To do -> Search term "hoje": please copy every line of the records below that contains it.

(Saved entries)
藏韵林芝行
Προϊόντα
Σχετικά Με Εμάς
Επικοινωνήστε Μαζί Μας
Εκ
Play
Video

--

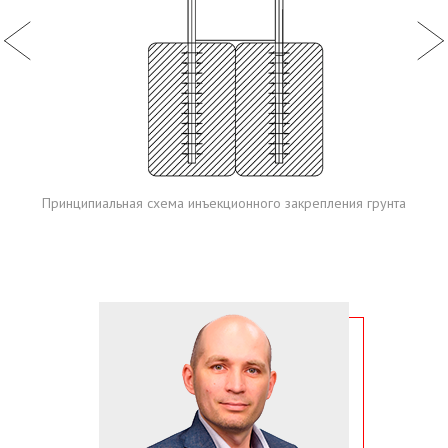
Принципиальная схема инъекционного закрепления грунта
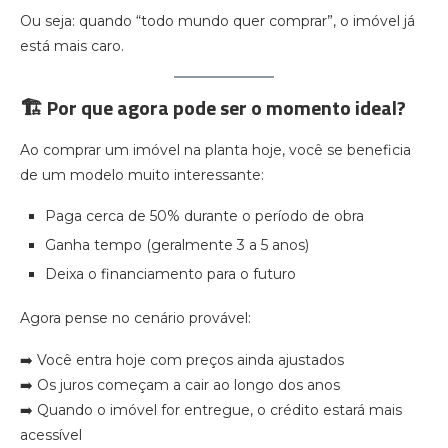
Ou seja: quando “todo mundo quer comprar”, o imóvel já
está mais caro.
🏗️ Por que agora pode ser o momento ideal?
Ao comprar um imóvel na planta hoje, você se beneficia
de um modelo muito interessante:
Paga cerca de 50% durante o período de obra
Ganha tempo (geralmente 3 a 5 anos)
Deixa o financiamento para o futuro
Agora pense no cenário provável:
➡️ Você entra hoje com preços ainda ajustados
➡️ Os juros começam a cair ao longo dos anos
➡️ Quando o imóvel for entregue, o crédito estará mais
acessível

The completed task ->
Ao comprar um imóvel na planta hoje, você se beneficia
➡️ Você entra hoje com preços ainda ajustados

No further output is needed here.